Just before bedtime on Monday night, Reginald Lysias sat his 6-year-old daughter down and told her something he knew would break her heart.

“I told her we have to go to Haiti,” Lysias recalled. “She asked me, ‘Why?’ I told her that President Donald Trump doesn’t want us to stay in the U.S.”

The girl cried all night. Lysias, a 40-year-old pastor at a Baptist church in Northern California, is one of as many as 60,000 Haitians living and working in the U.S. on a temporary residency program created after a catastrophic earthquake rocked the Caribbean nation in 2010. The Trump administration has announced that it plans to end “temporary protected status,” or TPS, for those Haitians on July 22, 2019.

That means Lysias and his wife, Yolly, have just under two years to figure out what comes next. He is struggling to understand why his adopted country would turn him away. I didn’t sleep at all last night. I kept asking myself why this was happening,” he said on Tuesday. “What will I do with my home, my car, the church that I lead?”

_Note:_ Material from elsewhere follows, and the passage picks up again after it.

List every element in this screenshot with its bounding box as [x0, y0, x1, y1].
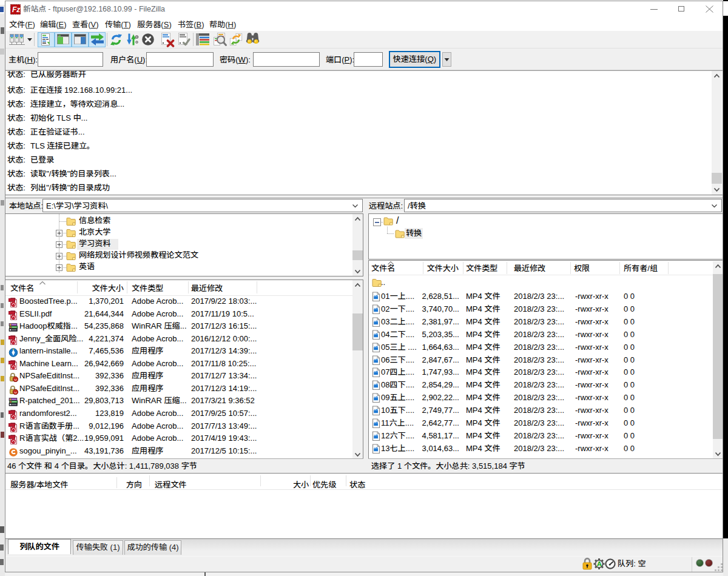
svg-text:Fz: Fz — [12, 5, 20, 14]
svg-text:A: A — [597, 560, 602, 568]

Lysias came to the U.S. to preach. He arrived in December 2009, spending several weeks speaking to churches across the Bay Area.

He was all set to return to his native country the following month, but disaster struck.

A magnitude-7.0 earthquake devastated Haiti in January 2010, killing tens of thousands of people and destroying countless homes and businesses. Lysias lost everything — including a school that he owned and where he had been principal.

“My life was gone. All of it,” Lysias recalled.

But he and his wife soon found refuge. President Barack Obama, just days after the quake, granted 18-month protection status for Haitians living in America who otherwise might be forced to return to their shattered country. Obama renewed TPS every time it ran out.

“We had permission to stay and build a life,” Lysias said. “We got a home, we paid our taxes.”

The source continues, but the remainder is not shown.